Salaf dan Sifat Santun
Pada suatu malam yang gelap Umar bin Abdul Aziz memasuki masjid. Ia melewati seorang lelaki yang tengah tidur nyenyak. Lelaki itu terbangun dan berkata: “Apakah engkau gila!” Umar menjawab: “Tidak “ Namun para pengawal berusaha meringkus lelaki itu. Namun Umar bin Abdul Aziz mencegah mereka seraya berkata: “Dia hanya bertanya: Apakah engkau gila! dan saya jawab: Tidak.”

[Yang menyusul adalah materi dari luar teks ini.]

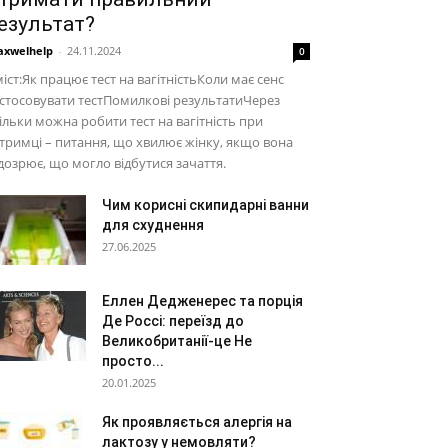
езультат?
xwelhelp
-
24.11.2024
0
іст:Як працює тест на вагітністьКоли має сенс
стосовувати тестПомилкові результатиЧерез
ільки можна робити тест на вагітність при
тримці – питання, що хвилює жінку, якщо вона
дозрює, що могло відбутися зачаття.
Чим корисні скипидарні ванни
для схуднення
27.06.2025
Еллен Дедженерес та порція
Де Россі: переїзд до
Великобританії-це Не
просто...
20.01.2025
Як проявляється алергія на
лактозу у немовляти?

Seorang lelaki melapor kepada Wahab bin Munabbih: “Sesungguhnya Fulan telah mencaci engkau!” Ia menjawab: “Kelihatannya setan tidak menemukan kurir selain engkau!”
Salaf dan Sifat Zuhud
Yusuf bin Asbath pernah mendengar Sufyan Ats-Tsauri berkata: “Aku tidak pernah melihat kezuhudan yang lebih sulit daripada kezuhudan terhadap kekuasaan. Kita banyak menemui orang-orang yang zuhud dalam masalah makanan, minuman, harta dan pakaian. Namun ketika diberikan kekuasaan kepadanya maka iapun akan mempertahankan dan berani bermusuhan demi membelanya.”
Imam Ahmad pernah ditanya tentang seorang lelaki yang memiliki seribu dinar apakah termasuk zuhud? Beliau menjawab:” Bisa saja, asalkan ia tidak terlalu gembira bila bertambah dan tidak terlalu bersedih jika berkurang.”